→ **Problem requirements**:
Read the records below. Copy each line where the string "апреля" occurs.

→ **Page-level text extractions**:
━━━━━━━━━━━━━━━━━━━━
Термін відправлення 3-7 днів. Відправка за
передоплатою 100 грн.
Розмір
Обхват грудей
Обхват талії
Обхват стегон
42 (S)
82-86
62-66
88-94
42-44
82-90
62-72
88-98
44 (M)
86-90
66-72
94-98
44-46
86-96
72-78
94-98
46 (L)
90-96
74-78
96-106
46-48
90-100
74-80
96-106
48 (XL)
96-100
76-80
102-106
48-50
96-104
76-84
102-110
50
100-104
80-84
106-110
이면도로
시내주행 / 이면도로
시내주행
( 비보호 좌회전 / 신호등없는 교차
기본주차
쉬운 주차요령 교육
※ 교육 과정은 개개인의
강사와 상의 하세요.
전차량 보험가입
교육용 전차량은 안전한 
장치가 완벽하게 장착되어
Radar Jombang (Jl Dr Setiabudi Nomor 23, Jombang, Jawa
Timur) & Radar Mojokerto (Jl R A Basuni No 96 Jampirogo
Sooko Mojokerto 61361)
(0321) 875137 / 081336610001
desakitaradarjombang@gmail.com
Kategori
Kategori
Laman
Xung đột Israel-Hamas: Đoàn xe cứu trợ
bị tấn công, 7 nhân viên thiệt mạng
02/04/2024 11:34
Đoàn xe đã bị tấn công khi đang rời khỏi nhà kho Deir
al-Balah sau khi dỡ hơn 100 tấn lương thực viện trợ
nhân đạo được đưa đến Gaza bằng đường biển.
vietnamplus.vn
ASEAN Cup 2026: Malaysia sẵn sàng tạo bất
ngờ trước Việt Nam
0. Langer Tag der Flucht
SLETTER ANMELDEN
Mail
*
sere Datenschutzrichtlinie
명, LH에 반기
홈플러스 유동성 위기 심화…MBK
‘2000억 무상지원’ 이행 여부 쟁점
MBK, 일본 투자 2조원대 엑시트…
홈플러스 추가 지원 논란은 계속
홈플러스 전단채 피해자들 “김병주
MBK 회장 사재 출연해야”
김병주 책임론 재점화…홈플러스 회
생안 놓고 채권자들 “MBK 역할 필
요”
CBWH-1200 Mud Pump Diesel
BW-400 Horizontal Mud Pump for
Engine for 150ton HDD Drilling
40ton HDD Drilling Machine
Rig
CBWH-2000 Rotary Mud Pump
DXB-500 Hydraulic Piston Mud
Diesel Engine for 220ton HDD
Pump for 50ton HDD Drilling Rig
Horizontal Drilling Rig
━━━━━━━━━━━━━━━━━━━━
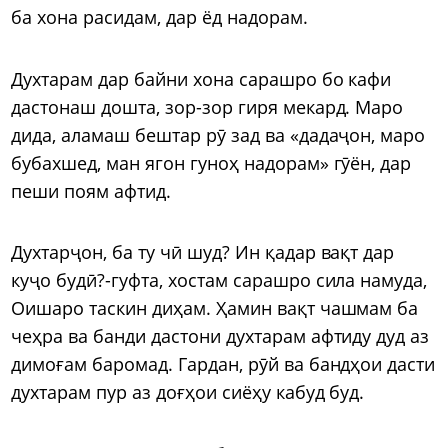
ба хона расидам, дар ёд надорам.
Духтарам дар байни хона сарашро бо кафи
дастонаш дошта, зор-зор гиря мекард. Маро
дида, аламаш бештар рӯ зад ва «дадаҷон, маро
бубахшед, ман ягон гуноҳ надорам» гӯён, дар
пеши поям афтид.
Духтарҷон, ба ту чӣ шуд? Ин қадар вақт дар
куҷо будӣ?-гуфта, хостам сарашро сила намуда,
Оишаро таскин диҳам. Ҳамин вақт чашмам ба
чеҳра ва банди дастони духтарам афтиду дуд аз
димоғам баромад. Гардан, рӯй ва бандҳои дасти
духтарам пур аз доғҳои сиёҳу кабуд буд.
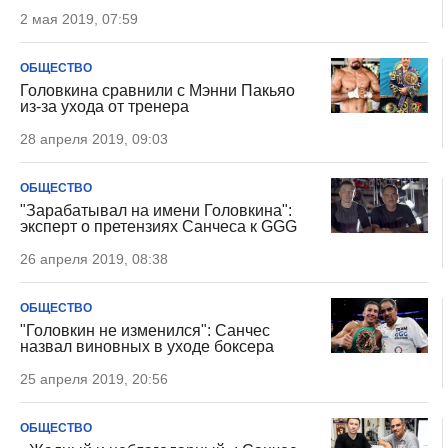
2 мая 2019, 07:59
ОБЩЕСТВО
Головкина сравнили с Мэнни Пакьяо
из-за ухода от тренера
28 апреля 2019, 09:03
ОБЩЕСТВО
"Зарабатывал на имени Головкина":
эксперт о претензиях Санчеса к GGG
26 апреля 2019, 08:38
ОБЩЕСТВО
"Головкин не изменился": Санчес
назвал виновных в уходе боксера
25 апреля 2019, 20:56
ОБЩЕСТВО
━━━━━━━━━━━━━━━━━━━━
→ **Expected output**:
28 апреля 2019, 09:03
26 апреля 2019, 08:38
25 апреля 2019, 20:56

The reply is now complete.